Nonetheless the deed did get done, and Kendal at Ithaca is perfect for Helen and Clare, thanks to a confluence of happy circumstances: their physician daughter has relocated from Seattle to Ithaca; Manhattan is a comfortable Cornell bus trip away; desired features are in place. KAI includes a community center with a dining room in which their monthly fees entitle them to one meal per day, a fitness center, a large library, a van to take residents to doctors’ appointments etc. Best of all, says Clare, who has Parkinson’s, “they can’t throw me out.” The major appeal of LifeCare, or Continuing Care communities, for many seniors, is the inclusion of facilities for different levels of care which one may require in the future. (Worst of all, Clare adds, is the fact that “we have a lot of Parkinson’s, so I see myself 3 years down the road… 6 years down the road.”)

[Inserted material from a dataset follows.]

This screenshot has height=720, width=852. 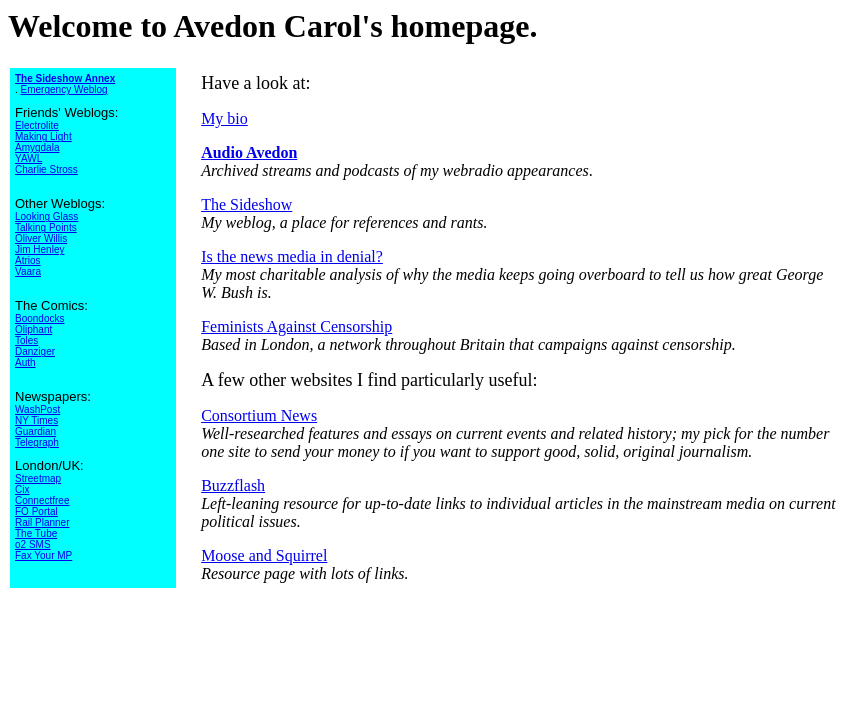 I want to click on Buzzflash, so click(x=233, y=485).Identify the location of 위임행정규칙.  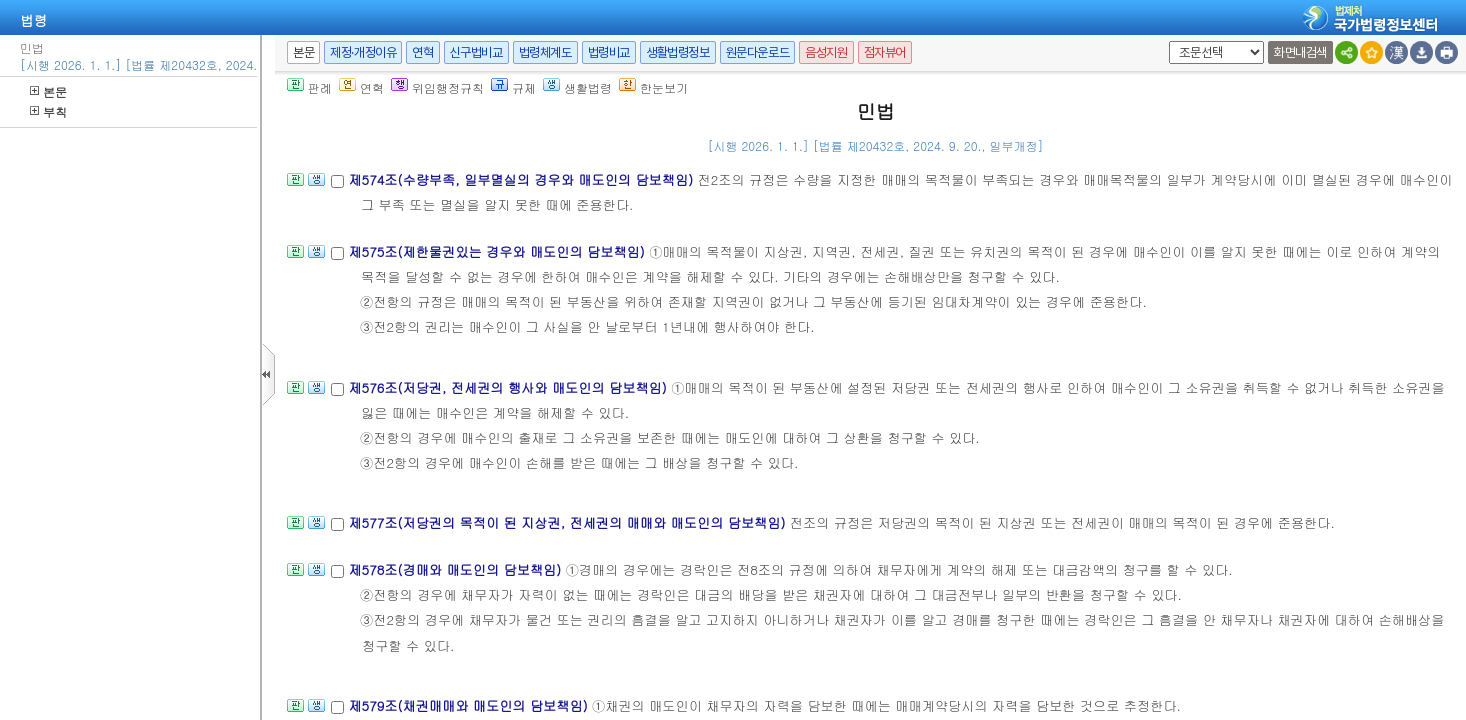
(437, 87).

Continuing Care communities do not come cheap. But for seniors who have a chunk of change from a home sale or other source and a comfortable retirement income, they fortunately exist in growing numbers across the country.

For my own part, and I am certainly very senior, I was suffering anxieties and depression after one day. I need regular infusions of 30-somethings and 40-somethings for basic survival. Again, from what I’ve heard about co-housing — the perfect choice for many others as they age — that arrangement would feel crowded and disorderly. But there is the growing aging-in-place “Village” movement, which many would not choose but seems perfect to me.

Thank heaven for choices. It is seldom too early for Boomers, or Beyonders, to start considering them — and while you’re at it, you may want to clean out the attic.